Investing in Intelligence: Navigating the Shifting Landscape of AI
Investing in Intelligence: Navigating the Shifting Landscape of AI

It’s hard not to notice how artificial intelligence (AI) has permeated our daily lives, as more and more machines try to anticipate our next move. AI technologies continue to evolve rapidly, with several ground-breaking developments from both industry leaders and new entrants. While ChatGPT has maintained its lead as the most popular consumer AI product, it is not yet a profitable business, and competition remains wide open for viable business models.
By Damien Zhang, CFA, Senior Vice President, Head of Research, MDT Advisers, a Federated Advisory Company
Until recently, AI development has found unprecedented success through training ever-larger models using ever-larger datasets. This ‘training-time scaling’ has propelled hundreds of billions of dollars in capital expenditures to achieve the model sizes necessary to compete at the cutting edge. This approach has been termed the ‘bitter lesson’ by researcher Richard Sutton because it seemed to imply that human knowledge and cleverness were inferior to simply throwing more data and compute at the problem.
Recent developments have challenged the notion that human ingenuity is no longer necessary. Training-time scaling of AI foundation models has appeared to hit a wall due to increased demand for, and scarcity of, new chips, energy and data. Researchers have refocused their efforts toward cleverly applying and refining the model they already have.
Competition remains fierce, and even the most well-resourced firms are not guaranteed success.
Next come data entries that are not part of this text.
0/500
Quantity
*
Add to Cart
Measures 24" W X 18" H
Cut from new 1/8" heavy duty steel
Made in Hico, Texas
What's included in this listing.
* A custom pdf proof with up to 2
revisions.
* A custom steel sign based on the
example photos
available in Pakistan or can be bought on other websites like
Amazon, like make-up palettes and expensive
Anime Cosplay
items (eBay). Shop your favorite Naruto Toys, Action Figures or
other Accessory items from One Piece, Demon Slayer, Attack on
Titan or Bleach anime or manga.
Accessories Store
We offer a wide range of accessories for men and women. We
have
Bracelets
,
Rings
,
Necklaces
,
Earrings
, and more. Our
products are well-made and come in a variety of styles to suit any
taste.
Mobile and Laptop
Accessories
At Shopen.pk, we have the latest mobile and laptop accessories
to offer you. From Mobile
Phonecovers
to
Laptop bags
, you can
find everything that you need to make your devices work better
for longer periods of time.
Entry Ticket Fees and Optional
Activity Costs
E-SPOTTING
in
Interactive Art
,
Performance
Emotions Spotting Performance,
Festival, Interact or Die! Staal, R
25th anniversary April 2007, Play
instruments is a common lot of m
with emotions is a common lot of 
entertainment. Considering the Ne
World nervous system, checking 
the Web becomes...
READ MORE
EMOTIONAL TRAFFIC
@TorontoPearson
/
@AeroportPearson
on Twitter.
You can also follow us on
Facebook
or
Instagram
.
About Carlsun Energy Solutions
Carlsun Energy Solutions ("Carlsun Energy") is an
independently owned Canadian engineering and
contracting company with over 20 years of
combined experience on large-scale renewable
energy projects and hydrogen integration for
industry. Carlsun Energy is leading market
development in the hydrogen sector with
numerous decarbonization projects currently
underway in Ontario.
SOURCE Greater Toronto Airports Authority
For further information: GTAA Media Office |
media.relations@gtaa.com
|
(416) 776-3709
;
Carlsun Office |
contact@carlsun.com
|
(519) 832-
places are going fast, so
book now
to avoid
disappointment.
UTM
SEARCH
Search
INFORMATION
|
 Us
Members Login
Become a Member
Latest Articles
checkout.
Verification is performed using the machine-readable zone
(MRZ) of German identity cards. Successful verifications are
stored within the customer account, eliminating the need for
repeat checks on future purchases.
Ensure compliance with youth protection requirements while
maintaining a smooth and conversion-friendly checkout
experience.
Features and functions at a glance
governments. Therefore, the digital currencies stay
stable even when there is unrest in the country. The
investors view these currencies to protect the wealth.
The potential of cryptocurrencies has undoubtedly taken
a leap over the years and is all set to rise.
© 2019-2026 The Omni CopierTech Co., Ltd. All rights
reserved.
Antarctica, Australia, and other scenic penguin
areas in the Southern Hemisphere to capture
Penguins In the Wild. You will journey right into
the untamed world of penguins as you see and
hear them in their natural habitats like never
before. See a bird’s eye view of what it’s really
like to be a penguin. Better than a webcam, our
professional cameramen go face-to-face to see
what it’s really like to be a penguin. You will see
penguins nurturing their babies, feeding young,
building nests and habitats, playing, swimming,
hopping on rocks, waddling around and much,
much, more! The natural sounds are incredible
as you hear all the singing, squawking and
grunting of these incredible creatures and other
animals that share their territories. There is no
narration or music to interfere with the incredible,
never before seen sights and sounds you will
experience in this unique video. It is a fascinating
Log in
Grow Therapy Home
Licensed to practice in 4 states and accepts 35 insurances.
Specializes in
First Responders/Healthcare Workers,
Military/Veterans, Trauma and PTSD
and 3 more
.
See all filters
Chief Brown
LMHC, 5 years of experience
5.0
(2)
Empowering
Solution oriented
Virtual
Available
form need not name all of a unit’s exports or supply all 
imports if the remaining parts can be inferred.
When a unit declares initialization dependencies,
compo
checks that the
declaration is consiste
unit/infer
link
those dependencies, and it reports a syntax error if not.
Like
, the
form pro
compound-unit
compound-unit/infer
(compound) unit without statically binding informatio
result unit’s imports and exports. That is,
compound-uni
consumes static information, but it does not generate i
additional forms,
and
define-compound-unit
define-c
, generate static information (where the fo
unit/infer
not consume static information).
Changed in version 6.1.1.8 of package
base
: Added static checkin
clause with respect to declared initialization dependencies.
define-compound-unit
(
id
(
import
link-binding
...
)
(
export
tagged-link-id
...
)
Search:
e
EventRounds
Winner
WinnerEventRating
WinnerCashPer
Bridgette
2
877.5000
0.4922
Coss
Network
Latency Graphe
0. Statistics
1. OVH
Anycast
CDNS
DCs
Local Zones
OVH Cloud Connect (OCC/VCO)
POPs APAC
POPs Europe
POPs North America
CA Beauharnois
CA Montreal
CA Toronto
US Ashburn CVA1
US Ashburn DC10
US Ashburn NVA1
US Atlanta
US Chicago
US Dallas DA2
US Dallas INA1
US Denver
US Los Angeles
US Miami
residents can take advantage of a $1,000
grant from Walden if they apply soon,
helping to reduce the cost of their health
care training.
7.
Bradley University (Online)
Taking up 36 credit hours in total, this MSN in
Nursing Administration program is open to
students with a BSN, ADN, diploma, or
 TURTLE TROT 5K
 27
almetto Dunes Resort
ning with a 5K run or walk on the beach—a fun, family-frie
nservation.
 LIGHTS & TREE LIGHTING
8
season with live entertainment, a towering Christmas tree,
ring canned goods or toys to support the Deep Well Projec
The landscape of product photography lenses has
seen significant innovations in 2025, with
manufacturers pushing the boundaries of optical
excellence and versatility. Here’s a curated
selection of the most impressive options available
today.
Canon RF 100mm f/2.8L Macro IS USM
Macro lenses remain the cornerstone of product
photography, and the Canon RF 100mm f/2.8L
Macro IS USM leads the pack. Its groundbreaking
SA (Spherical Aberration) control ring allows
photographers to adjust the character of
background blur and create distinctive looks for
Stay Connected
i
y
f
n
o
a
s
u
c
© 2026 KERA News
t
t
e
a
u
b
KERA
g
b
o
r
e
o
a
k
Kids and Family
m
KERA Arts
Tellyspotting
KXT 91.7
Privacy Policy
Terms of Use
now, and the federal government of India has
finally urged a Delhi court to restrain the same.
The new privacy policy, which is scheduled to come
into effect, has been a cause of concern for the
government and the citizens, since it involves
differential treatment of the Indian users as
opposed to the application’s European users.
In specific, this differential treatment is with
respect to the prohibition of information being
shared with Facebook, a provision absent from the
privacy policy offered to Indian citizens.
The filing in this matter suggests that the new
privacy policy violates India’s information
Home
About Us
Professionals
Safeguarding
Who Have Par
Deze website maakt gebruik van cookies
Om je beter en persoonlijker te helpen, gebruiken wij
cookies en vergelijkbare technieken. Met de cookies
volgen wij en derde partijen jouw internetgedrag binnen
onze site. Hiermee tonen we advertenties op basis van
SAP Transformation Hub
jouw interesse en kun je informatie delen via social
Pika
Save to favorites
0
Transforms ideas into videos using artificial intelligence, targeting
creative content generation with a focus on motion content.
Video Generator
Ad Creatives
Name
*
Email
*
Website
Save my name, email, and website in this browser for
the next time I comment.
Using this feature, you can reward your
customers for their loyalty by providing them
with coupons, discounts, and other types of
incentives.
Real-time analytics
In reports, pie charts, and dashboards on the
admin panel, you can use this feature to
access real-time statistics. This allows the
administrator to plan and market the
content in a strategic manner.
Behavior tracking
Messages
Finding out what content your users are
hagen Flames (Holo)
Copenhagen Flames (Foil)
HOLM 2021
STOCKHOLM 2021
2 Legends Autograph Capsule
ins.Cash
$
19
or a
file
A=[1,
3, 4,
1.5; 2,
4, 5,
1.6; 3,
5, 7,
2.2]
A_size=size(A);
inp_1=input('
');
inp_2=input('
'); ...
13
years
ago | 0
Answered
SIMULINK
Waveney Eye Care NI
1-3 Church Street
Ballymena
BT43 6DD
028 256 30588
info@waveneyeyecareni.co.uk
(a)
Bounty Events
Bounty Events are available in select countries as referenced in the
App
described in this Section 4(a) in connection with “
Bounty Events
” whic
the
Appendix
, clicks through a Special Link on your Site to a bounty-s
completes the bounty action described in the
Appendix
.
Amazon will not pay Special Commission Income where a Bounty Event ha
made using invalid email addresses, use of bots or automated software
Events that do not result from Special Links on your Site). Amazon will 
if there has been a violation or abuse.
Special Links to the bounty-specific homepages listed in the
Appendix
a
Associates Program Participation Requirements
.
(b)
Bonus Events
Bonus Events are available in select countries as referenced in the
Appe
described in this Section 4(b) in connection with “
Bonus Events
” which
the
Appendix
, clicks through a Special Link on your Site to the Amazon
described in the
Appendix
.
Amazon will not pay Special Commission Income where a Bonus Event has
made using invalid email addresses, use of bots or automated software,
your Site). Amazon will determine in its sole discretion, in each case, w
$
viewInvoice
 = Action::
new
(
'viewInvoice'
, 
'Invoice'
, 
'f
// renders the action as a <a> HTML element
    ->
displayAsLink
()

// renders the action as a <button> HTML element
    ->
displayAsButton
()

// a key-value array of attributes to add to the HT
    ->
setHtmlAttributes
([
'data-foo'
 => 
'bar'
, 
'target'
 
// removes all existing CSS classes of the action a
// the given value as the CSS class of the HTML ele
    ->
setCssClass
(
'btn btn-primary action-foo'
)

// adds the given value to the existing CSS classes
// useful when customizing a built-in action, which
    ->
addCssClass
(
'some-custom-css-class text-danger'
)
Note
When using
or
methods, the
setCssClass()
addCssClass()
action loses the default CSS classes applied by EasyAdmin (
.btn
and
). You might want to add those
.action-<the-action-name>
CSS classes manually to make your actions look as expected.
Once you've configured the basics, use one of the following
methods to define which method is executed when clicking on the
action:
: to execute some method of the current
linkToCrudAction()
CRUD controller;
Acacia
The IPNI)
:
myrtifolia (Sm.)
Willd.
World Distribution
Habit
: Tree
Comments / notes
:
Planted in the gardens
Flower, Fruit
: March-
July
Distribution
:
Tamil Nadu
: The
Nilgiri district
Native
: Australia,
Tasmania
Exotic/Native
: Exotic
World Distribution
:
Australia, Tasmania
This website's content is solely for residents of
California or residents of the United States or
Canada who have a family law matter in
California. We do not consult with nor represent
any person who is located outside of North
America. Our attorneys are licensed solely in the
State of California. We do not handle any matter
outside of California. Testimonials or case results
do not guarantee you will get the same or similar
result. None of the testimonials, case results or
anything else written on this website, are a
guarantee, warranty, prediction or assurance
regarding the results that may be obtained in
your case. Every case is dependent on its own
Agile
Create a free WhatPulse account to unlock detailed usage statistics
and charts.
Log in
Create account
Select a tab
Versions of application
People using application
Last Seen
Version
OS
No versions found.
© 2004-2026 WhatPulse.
In 2024, OpenAI released Chat-GPT ‘o1’, a reasoning model that thinks before responding. Its inner workings involve refining its existing language model to have a conversation with itself. This ‘chain of thought’ mechanism gives o1 the ability to think before answering, as opposed to the prior design of blurting out the first response that came to mind. This innovation produced more accurate results to some challenging math and reasoning problems and opened a pathway to a new way for scaling to improve accuracy – ‘inference-time scaling.’ A reasoning model tends to be more accurate if it spends more time thinking about its answer, so it is now possible to spend more time computing and producing a better answer after the model is already trained.
Another development along these lines was Chinese lab DeepSeek’s release of its R1 reasoning model, a competitor to o1, early in 2025. The release challenged US firms’ dominance in AI in what many commentators called a ‘Sputnik’ moment.
The R1 model learned to reason by training itself using reinforcement learning, which refines a pre-trained foundation model through simulated interactions that reward accurate answers. The success of this approach has created a third scaling pathway called ‘post-training scaling,’ where models are refined to become more capable but not retrained from scratch. DeepSeek also upped the high-stakes AI ante by releasing the model to the public under an open-source license.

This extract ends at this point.